### Exercise brief
Leaving out pictures, output exactly the lines below from the one that has "Calendario de exposiciones" through the one that has "Typeaanduiding", and nothing else.
*** Opening Supplied data ***
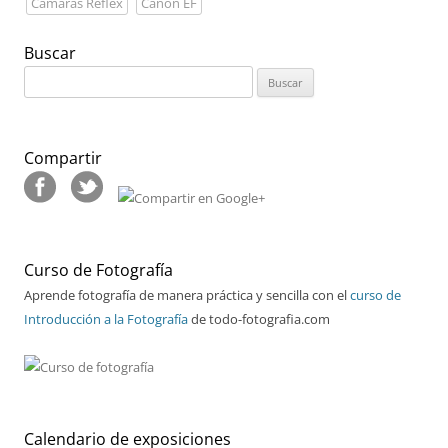
Cámaras Réflex
Canon EF
Buscar
Buscar:
Compartir
Curso de Fotografía
Aprende fotografía de manera práctica y sencilla con el
curso de
Introducción a la Fotografía
de todo-fotografia.com
Calendario de exposiciones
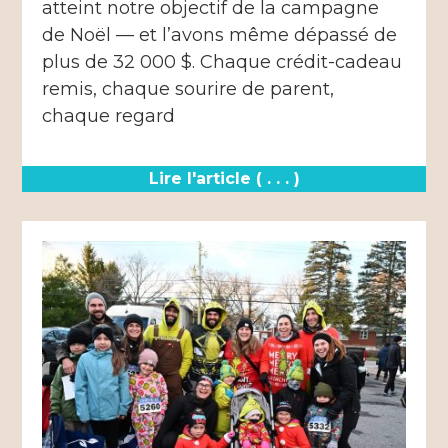
atteint notre objectif de la campagne
de Noël — et l’avons même dépassé de
plus de 32 000 $. Chaque crédit-cadeau
remis, chaque sourire de parent,
chaque regard
Lire l'article ( . . . )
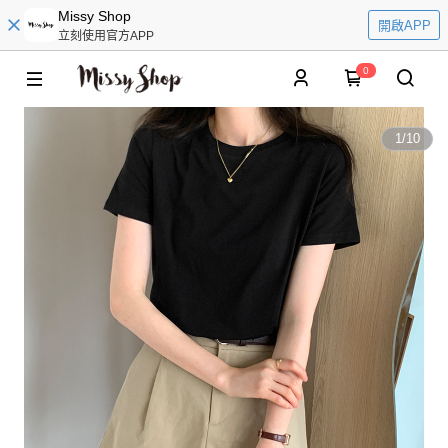
Missy Shop
開啟APP
立刻使用官方APP
0
1
/
10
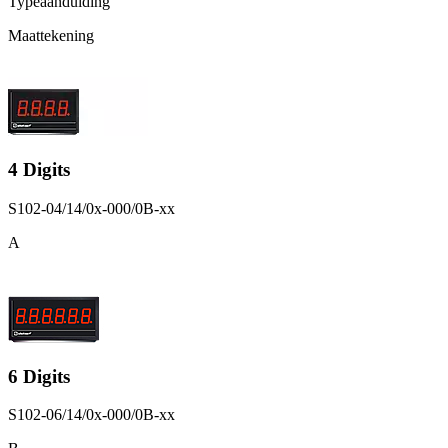
Typeaanduiding
Maattekening
4 Digits
S102-04/14/0x-000/0B-xx
A
6 Digits
S102-06/14/0x-000/0B-xx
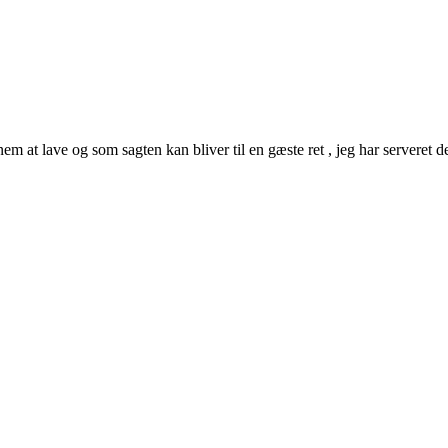
em at lave og som sagten kan bliver til en gæste ret , jeg har serveret d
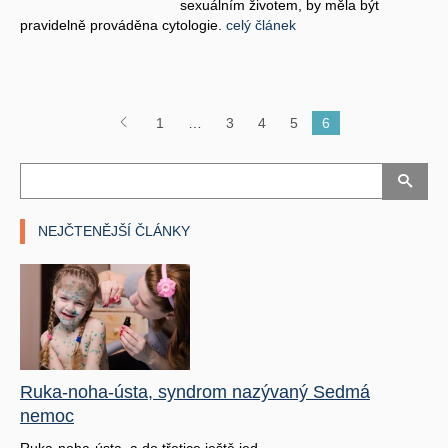
sexuálním životem, by měla být
pravidelně prováděna cytologie.
celý článek
1
…
3
4
5
6
NEJČTENĚJŠÍ ČLÁNKY
Ruka-noha-ústa, syndrom nazývaný Sedmá
nemoc
Ruka-noha-ústa..a do třetice ještě jed ..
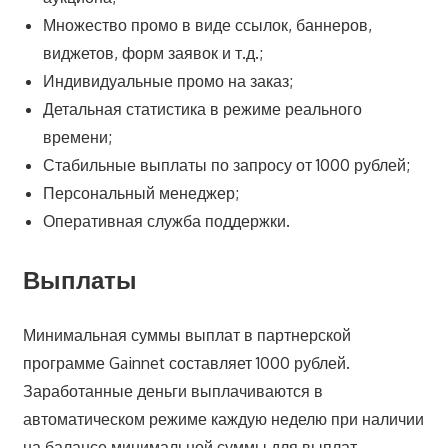
Множество промо в виде ссылок, баннеров,
виджетов, форм заявок и т.д.;
Индивидуальные промо на заказ;
Детальная статистика в режиме реального
времени;
Стабильные выплаты по запросу от 1000 рублей;
Персональный менеджер;
Оперативная служба поддержки.
Выплаты
Минимальная суммы выплат в партнерской
программе Gainnet составляет 1000 рублей.
Заработанные деньги выплачиваются в
автоматическом режиме каждую неделю при наличии
на балансе минимальной суммы для выплат.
*** Closing Supplied data ***
### Problem solution
Calendario de exposiciones
atteint notre objectif de la campagne
de Noël — et l’avons même dépassé de
plus de 32 000 $. Chaque crédit-cadeau
remis, chaque sourire de parent,
chaque regard
Lire l'article ( . . . )
Missy Shop
開啟APP
立刻使用官方APP
0
1
/
10
Typeaanduiding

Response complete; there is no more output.